Compared to the pharma and biotech sector, academic drug discovery research has much less funding. At the ODDI, it’s important to us that we don’t duplicate research done elsewhere as that could just be a waste of the charity’s precious research funding. That’s why we pick targets that we think are novel with no one else in the world working on them, or at least not in the same way we are. Novel targets are also very attractive to the pharma and biotech companies who collaborate with us and fund our research.
LL: You visually depicted how these three elements influence each other, from your slide it seemed that there is a fine balance is needed, could you elaborate?
PB: The best projects will be validated, tractable and novel. Occasionally we deemphasize one of the three if the other two are so strong. For example, with our sibling institute, the University College London Drug Discovery Institute, we are developing activators for an important genetically implicated target for AD called phospholipase C-gamma 2 (PLCG2). Traditionally, enzyme activators are very tough to discover, and this project would not be in tractable space, but in this case, we believe we have a novel strategy to address this challenging but validated target.
LL: Can you tell us more about NOD-, LRR- and pyrin domain-containing protein 3 (NLRP3) and its role in AD – what approaches did you exploit to investigate this further?

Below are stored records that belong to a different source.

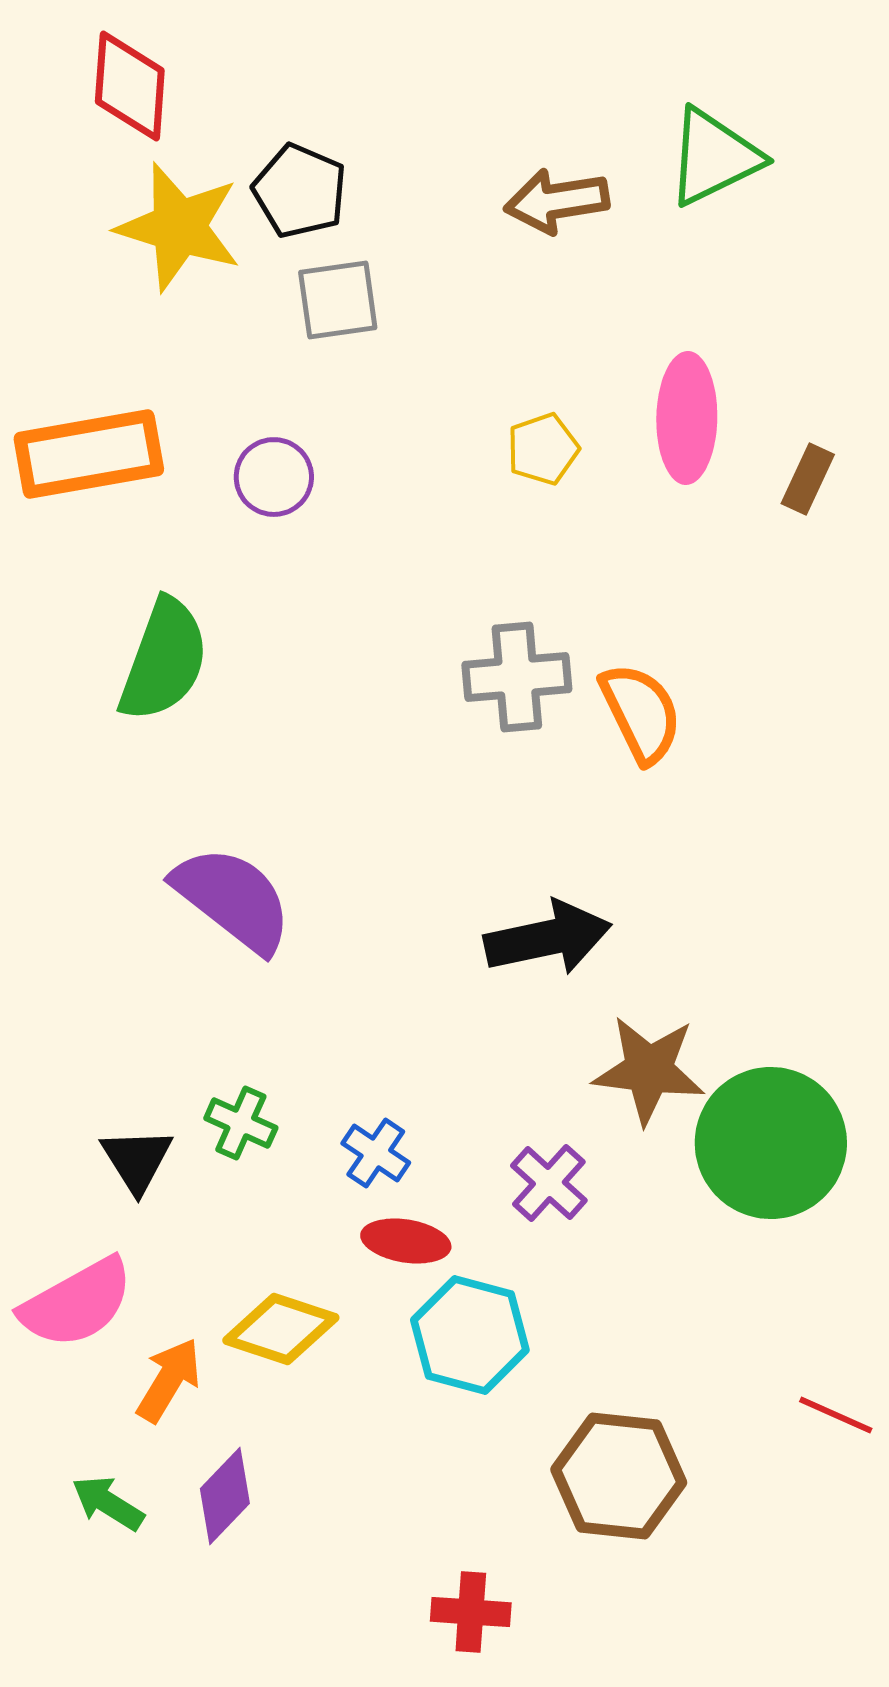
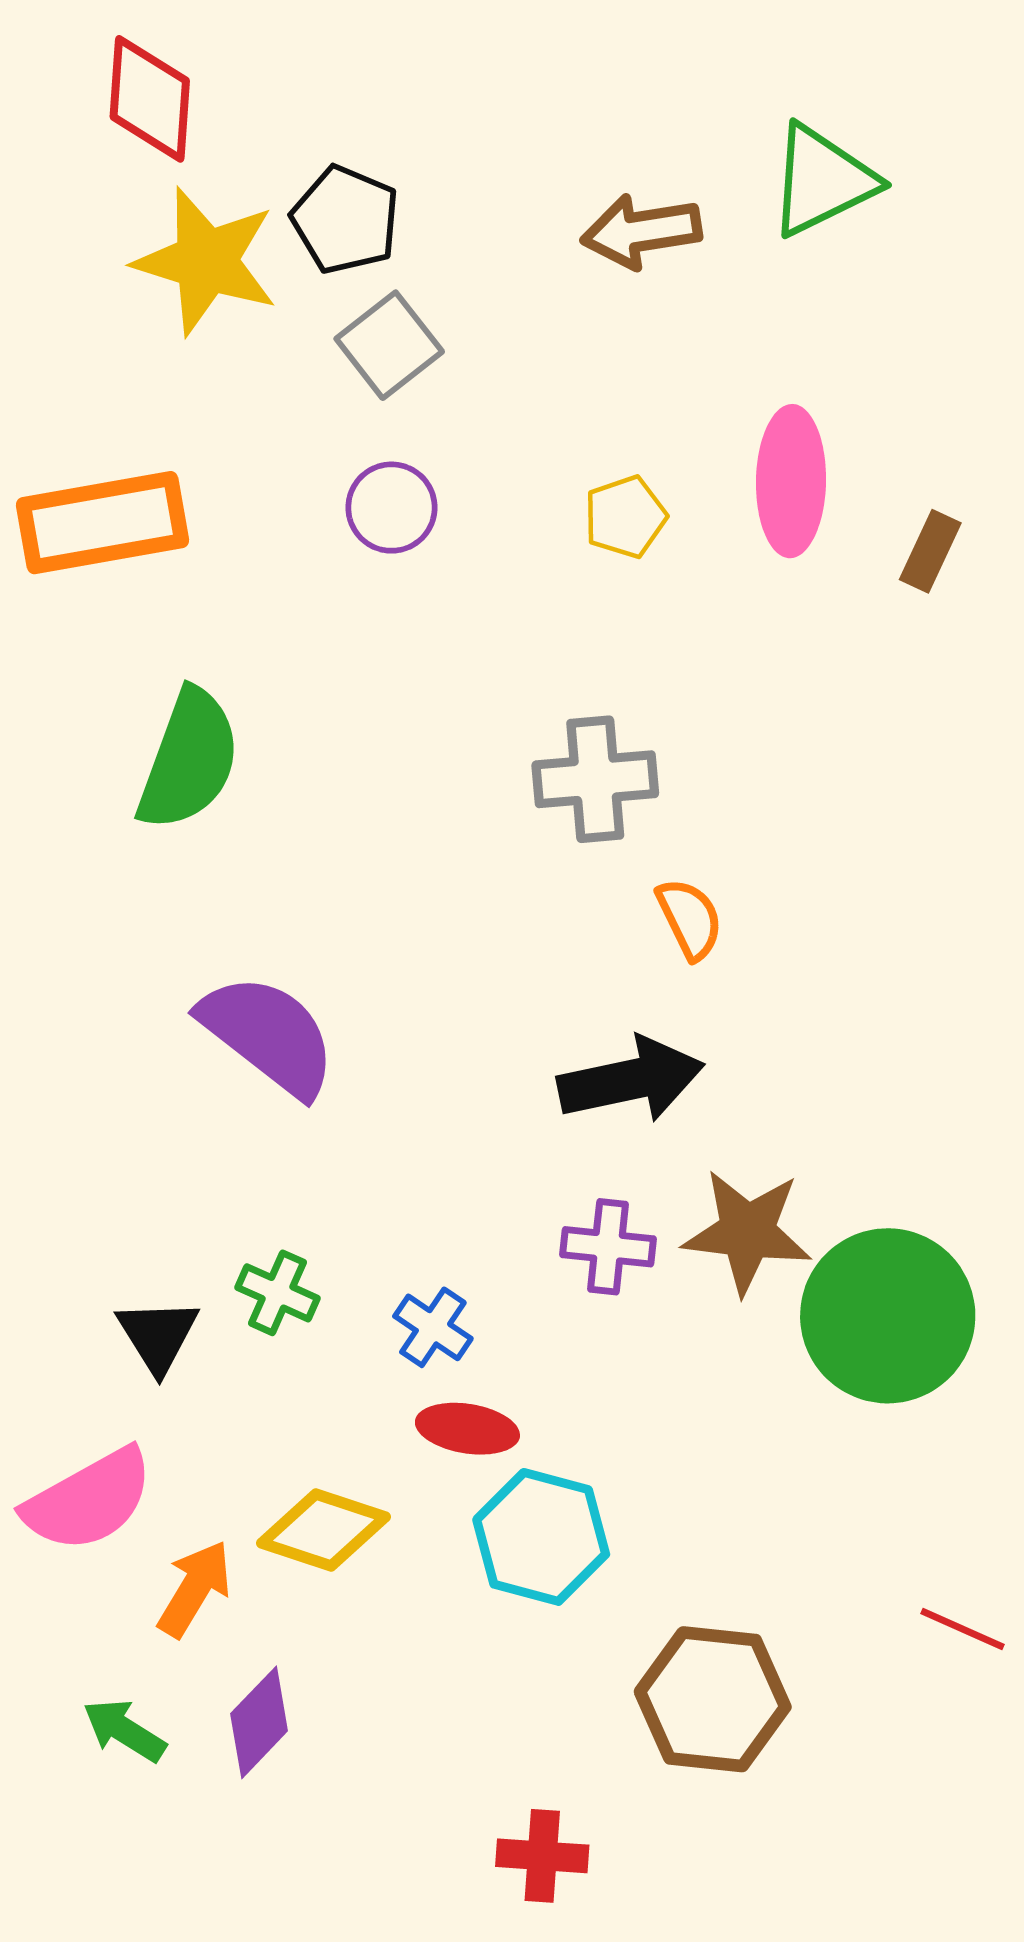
gray square: (338, 300) -> (389, 345), turned -30
purple circle: (274, 477) -> (391, 508), moved
orange semicircle: (641, 713) -> (690, 919), moved, size x0.7
purple cross: (549, 1183) -> (608, 1247), moved, turned -36

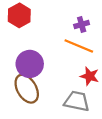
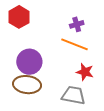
brown ellipse: (27, 89) -> (27, 85), turned -52

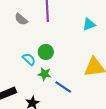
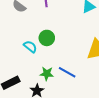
green star: (45, 74) -> (47, 74), moved

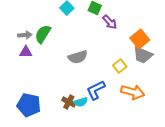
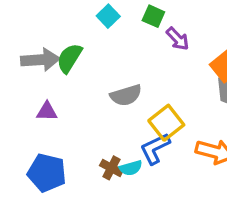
gray arrow: (25, 35) -> (40, 60), size x1.6
purple triangle: (26, 52) -> (47, 111), moved
yellow square: (120, 66) -> (166, 123), moved, size x1.5

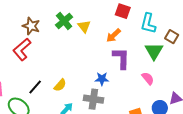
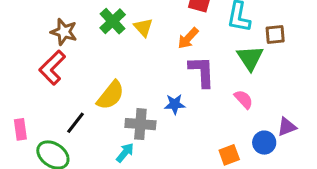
brown square: (172, 37) -> (275, 34), turned -32
yellow semicircle: (60, 85) -> (111, 95), moved, size x1.5
gray cross: (93, 99) -> (140, 124), moved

PB: NLRP3 is a protein important in the inflammasome – a huge intercellular protein machine that produces other inflammatory proteins instigating widespread neuroinflammation and damage to nearby neurons. By developing inhibitors of NLRP3, we will be able to keep neuroinflammation in check and prevent the death of neurons whose loss leads to AD. Many drug discovery groups around the world are working on NLRP3 inhibitors but almost all of them are focused on inflammatory cells and diseases outside the brain. The inhibitors they are pursuing are not suitable for neuroinflammation because they don’t get into the brain very well. The inhibitors we are designing and making have much better brain activity and will be suitable for treating neuroinflammation.
Can you tell us more about the automated target assessment tool “Target DB” developed by your colleague Stephane De Cesco? How has this tool helped to define the factors that make a good target?
TargetDB compiles target information from the many excellent databases that gather data on human genes and proteins and summarizes the key attributes in an easy-to-read and search format. Additionally, for target tractability, if there is little known about a particular protein of interest, it will search for better known, very similar proteins and assess their tractability by inference. TargetDB also uses a machine-learned method to give every target a “druggability” score based on its similarity to known drug targets. A user of TargetDB either inputs a single gene or a list of genes and is presented with a summary of the target and a druggability ranking versus other targets. This helps us to prioritize the best targets for further research.
Paul Brennan was speaking with Laura Elizabeth Lansdowne, Managing Editor for Technology Networks.